I am sandwiched between Glynn Purnell and Richard Turner, the bosses of their self-named restaurants, and am sitting opposite Adam Bennett, the head chef at Simpsons. To my left is Andy Waters, chef/patron of Edmunds.
It’s quite an odd atmosphere, made odder when a team of waiters solemnly delivers the first course, an “oeuf surprise.” Eyebrows are raised. One of Purnell’s signature dishes is a dessert of “burnt English custard egg surprise.”

Purnell’s egg comes in various guises, depending on the season, so the dish might be adorned with strawberries or an autumnal fruit crumble. But its centrepiece is unmistakably an egg.
So, an egg in Brum, an egg in Lyon. I’m shell-shocked. Plus ça change, plus c’est la même chose...
The difference is that this oeuf is very French – within the shell, floating under a light foam, are frog legs. Three sweet spoonfuls later and they’re gone. Very nice too.
This turns out to be the start of a long – make that very long – evening. Eggstatically long. Chefs may eat on the hoof in their own kitchens but when they dine out they ensure no corner is cut, no glass remains unfilled. A magnum of Champagne is ordered as an aperitif. It goes on from there.
Because chefs can never agree where to eat, we’ve had to make a bit of a trek, to Lyon in fact. And because chefs never make it easy, and aren’t content with the city centre, which teems with superlative restaurants, we’ve had to take a half-hour taxi ride into the countryside to an outlying northern satellite of the cradle of global gastronomy.
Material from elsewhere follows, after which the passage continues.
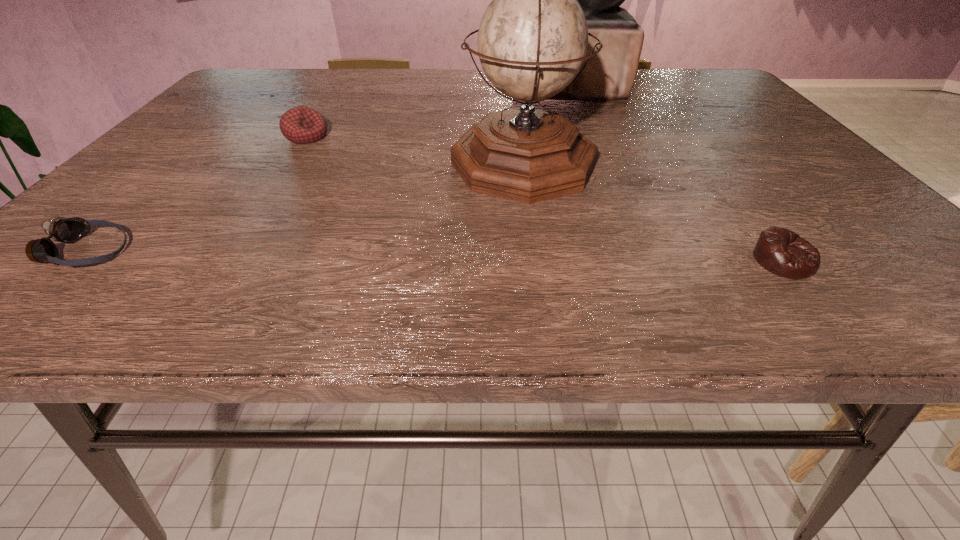 Locate an element on the screen. This screenshot has height=540, width=960. free space in the image that satisfies the following two spatial constraints: 1. on the back side of the shorter beanbag; 2. on the surface of the globe is located at coordinates (709, 164).

Locate an element on the screen. This screenshot has width=960, height=540. vacant region that satisfies the following two spatial constraints: 1. in a relaxed pose on the rightmost object; 2. on the left side of the tallest object is located at coordinates (642, 261).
We have come to Restaurant Guy Lassausaie at Chasselay, which is a place where things happen slowly. Perfect. The last time the mayor’s office updated the online details of the local budget was in 2007. Wikipedia declares Chasselay is a “relatively rural community without a train station.” That’s it.
So why have the big guns of Brum gastronomy invited me here, other than for my sparkling conversation? It’s certainly not because they are paying.
We have come to Lyon for a gathering of Delice, the international network of food cities of which Birmingham is treasurer. Delegates have come together to discuss mutually beneficial partnerships aimed at promoting new skills, employment and healthier lifestyles, all under the umbrella of appreciation of food.
Birmingham was the host city for a Delice meeting in the summer and now Lyon is hosting a gathering to thrash out future strategies to raise the network’s profile and spread the gospel of gastronomy as a force for good.